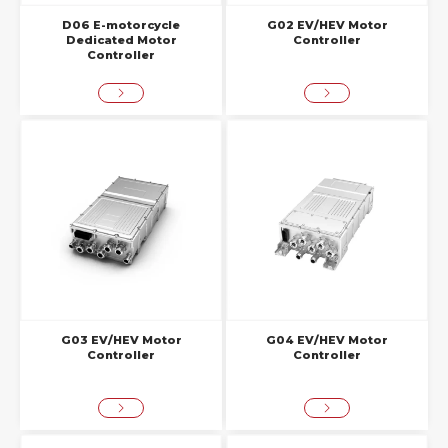
D06 E-motorcycle
G02 EV/HEV Motor
Dedicated Motor
Controller
Controller
G03 EV/HEV Motor
G04 EV/HEV Motor
Controller
Controller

TASK DESCRIPTION. Once the line with "Dedicated Motor" is found, transcribe it and each line after it through the final line of the entries, exactly and only.

WRITTEN REPLY.
Dedicated Motor
Controller
Controller
G03 EV/HEV Motor
G04 EV/HEV Motor
Controller
Controller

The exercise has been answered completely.